Education and initiatives — ”Survey findings indicate racial/ethnic differences in respondents’ experiences with and perspectives on police brutality, #BlackLivesMatter [#BLM], and activism in the world of sports. … Comments from many white respondents, in particular, emphasized their own need and/or desire for more education on race, ethnicity and racism.”
“As much as I would love to implement all these programs and initiatives and hope that we can change the hearts and minds of people quickly, we can’t,” Rempe said. “The goal now is to weave change into the culture and the fabric of the department so that we no longer have to talk about it, it’s just who we are.”
Thigpen is a product of LSU’s commitment to change. The LSU alum earned her master’s degree from the school in 2010, and her law degree from Southern University in 2013. She was a volunteer assistant gymnastics coach who also worked full time as an attorney. The conversations that began after Floyd’s death validated LSU’s need for Thigpen’s current position, associate athletic director for diversity, equity and inclusion, which creation was being discussed in January 2020, months before Floyd’s death.

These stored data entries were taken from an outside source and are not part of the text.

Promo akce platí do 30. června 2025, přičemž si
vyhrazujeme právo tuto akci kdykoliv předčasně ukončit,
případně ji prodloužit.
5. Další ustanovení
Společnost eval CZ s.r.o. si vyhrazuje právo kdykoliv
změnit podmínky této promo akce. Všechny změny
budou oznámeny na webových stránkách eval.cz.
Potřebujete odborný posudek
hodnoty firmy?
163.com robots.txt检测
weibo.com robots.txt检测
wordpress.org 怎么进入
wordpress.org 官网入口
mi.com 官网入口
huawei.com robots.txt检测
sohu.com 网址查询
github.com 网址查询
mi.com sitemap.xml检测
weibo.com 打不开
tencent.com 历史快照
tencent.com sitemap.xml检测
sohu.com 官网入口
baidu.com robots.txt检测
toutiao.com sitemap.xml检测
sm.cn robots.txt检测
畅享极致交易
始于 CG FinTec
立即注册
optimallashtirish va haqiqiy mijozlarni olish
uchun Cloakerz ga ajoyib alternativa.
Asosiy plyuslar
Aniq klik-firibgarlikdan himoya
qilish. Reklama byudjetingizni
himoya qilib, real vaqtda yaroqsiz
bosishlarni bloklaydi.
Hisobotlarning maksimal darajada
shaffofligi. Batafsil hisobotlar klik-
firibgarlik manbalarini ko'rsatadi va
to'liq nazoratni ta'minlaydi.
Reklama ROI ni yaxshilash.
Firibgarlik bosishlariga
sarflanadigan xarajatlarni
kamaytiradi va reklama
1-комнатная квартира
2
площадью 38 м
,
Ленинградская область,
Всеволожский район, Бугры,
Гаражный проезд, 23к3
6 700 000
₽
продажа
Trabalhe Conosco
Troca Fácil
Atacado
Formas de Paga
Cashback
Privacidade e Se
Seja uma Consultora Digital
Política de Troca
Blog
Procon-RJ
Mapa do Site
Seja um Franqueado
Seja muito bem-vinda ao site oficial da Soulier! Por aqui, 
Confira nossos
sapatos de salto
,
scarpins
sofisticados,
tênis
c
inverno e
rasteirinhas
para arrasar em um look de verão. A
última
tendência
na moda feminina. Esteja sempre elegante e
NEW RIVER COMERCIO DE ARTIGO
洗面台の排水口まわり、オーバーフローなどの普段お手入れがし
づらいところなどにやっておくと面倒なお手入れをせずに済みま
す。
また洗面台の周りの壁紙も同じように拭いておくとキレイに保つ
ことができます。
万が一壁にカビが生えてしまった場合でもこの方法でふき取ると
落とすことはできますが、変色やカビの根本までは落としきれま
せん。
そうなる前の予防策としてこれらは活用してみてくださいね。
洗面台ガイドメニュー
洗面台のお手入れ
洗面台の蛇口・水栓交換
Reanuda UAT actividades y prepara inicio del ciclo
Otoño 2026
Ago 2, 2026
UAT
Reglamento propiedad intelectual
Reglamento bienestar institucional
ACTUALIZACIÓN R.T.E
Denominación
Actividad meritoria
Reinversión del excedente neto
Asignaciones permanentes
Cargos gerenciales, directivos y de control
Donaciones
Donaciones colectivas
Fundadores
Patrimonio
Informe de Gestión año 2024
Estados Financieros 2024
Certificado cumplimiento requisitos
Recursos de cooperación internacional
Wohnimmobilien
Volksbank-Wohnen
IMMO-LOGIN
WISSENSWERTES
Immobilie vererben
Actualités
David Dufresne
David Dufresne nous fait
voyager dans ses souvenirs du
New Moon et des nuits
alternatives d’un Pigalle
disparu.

When Thigpen initially opened — and closed — the survey she received last September, it took her five days to reopen the email.
“After I got off the emotional aspect of it, and whether it would be taken seriously, I began to think logically and said, ‘OK, let me share my voice,’ ” Thigpen said. “My mother always taught me, ‘Don’t get angry, use your voice to educate.’ This was my opportunity to educate.”
Thigpen realized the report isn’t perfect. Less than half of the Black full-time athletic department employees (48 %) responded to the survey. But she appreciates the survey’s attempt to take the pulse of what was going on in the athletic department.
“The questions were thought-provoking, and that showed me they were genuine and truly wanted to know where people were,” Thigpen said. “The death of George Floyd unlocked the conversation about race in America.
“This report makes you sit down and think about race and how it impacts you on a daily basis,” she added. “Reading parts of it will make you uncomfortable, and that’s where we have to be if we want to make progress.”